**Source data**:

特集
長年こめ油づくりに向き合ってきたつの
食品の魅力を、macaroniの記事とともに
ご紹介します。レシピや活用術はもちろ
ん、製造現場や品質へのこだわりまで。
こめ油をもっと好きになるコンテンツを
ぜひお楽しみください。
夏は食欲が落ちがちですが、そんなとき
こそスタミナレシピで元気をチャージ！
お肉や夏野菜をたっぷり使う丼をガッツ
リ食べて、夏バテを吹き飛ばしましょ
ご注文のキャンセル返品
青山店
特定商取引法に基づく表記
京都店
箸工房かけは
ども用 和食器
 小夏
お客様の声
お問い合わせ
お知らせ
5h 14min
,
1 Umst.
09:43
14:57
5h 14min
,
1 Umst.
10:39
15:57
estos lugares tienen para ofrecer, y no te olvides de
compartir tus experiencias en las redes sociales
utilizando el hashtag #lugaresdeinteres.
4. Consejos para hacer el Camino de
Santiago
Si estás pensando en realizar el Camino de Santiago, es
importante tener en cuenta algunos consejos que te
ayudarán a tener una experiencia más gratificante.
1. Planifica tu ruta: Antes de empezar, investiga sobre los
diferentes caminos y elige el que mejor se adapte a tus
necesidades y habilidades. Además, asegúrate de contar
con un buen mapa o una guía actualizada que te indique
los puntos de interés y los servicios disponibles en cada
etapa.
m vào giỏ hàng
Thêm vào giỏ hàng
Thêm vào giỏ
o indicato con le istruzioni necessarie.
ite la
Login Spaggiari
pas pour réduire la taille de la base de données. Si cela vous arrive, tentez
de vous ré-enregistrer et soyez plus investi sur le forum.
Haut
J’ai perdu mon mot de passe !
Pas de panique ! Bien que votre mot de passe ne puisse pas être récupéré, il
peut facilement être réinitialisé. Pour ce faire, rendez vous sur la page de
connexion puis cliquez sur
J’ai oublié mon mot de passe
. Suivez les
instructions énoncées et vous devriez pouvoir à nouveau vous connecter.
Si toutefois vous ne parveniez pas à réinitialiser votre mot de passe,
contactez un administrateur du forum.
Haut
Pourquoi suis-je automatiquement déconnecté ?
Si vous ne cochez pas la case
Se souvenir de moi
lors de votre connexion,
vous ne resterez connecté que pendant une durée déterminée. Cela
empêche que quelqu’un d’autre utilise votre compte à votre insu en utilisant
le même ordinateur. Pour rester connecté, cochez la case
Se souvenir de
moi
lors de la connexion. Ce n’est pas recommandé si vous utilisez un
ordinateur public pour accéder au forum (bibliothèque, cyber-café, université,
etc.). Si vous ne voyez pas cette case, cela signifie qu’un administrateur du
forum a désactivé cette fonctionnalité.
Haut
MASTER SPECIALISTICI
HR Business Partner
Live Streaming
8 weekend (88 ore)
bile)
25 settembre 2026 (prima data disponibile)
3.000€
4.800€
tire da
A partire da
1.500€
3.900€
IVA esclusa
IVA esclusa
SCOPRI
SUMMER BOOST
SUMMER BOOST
--
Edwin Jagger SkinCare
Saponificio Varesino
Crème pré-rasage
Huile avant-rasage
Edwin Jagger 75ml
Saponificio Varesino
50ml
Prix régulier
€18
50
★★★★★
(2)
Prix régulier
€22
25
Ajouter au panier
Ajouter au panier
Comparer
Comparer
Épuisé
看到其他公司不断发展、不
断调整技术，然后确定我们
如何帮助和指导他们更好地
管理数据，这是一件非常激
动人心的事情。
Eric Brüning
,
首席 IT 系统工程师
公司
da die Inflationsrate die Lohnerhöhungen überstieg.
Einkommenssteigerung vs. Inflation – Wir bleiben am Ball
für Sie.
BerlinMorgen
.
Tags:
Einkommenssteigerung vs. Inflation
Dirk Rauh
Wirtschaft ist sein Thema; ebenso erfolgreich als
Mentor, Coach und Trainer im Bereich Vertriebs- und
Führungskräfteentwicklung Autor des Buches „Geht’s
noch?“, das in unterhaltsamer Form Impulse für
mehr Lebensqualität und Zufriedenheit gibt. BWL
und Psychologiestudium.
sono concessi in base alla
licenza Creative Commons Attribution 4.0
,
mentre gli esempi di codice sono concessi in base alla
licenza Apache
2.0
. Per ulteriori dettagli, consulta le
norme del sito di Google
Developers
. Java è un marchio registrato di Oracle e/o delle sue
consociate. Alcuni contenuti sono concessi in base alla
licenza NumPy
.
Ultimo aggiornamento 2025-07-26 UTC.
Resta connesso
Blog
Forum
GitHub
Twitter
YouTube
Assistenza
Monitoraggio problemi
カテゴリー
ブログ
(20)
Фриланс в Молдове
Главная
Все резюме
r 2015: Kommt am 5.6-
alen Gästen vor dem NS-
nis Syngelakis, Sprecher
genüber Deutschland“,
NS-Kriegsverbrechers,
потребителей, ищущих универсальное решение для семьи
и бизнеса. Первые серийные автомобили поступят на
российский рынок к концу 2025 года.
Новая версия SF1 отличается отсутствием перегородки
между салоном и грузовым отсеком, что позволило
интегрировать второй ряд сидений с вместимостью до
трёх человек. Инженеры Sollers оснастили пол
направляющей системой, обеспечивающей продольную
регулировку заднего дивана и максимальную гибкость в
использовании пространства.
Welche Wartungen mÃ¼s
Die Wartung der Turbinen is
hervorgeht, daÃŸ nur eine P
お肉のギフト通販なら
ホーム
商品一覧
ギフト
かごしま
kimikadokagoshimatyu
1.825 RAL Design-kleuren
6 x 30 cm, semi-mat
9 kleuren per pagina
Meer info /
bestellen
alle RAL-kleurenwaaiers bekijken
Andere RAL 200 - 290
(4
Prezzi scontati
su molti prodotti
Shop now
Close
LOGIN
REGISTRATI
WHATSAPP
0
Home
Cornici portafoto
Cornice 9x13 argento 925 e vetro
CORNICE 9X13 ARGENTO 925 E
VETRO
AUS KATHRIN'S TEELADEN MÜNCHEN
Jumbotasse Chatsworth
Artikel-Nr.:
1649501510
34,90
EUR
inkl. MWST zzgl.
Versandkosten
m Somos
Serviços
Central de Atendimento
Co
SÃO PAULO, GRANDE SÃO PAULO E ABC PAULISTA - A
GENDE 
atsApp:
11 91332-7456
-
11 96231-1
==
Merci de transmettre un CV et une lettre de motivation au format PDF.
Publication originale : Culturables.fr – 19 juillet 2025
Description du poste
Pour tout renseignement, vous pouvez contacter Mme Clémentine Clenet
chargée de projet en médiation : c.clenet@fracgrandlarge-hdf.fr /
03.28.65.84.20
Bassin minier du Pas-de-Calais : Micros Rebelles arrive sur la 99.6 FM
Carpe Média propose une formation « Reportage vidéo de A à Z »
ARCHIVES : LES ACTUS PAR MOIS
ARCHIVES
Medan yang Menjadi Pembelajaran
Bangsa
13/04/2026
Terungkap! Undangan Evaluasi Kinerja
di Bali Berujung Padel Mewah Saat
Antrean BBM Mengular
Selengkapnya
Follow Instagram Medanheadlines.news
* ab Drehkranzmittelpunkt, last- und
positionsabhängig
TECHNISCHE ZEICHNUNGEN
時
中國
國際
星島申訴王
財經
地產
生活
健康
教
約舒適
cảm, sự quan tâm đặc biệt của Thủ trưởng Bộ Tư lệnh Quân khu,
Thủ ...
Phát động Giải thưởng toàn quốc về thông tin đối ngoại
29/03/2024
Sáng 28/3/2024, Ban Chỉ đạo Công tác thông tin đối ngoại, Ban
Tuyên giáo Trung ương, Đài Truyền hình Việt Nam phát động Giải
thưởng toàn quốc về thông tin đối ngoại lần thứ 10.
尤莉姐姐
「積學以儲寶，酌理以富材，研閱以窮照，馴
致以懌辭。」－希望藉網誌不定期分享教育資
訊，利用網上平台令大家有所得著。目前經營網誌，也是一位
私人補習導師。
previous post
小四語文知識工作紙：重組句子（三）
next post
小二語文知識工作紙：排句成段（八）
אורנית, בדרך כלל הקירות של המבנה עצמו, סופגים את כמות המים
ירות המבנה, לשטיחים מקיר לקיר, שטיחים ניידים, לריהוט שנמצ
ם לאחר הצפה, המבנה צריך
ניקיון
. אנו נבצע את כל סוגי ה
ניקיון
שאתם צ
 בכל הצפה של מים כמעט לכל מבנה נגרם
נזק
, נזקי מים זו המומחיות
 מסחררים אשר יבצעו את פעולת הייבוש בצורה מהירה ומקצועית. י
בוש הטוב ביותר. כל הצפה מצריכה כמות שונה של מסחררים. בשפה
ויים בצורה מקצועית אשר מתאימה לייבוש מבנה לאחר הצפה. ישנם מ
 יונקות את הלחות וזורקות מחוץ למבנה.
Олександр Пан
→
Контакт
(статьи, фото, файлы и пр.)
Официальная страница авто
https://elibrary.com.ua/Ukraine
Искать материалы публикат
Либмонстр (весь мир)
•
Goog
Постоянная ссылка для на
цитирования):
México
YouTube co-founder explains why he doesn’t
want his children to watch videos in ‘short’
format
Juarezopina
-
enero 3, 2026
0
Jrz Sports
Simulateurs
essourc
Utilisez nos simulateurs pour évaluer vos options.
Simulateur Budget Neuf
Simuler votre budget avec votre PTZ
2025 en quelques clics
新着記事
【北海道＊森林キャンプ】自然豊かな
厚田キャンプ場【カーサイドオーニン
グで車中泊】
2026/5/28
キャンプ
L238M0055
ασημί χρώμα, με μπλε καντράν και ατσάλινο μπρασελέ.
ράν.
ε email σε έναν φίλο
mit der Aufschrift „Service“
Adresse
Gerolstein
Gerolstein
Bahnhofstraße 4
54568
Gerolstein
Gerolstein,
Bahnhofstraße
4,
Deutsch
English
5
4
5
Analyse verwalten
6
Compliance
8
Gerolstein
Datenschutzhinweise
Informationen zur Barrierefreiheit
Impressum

**WHAT YOU WILL DO**:
Above are some records. Copy each of their lines that holds the string "sono".

**RESPONSE AREA**:
sono concessi in base alla
mentre gli esempi di codice sono concessi in base alla
consociate. Alcuni contenuti sono concessi in base alla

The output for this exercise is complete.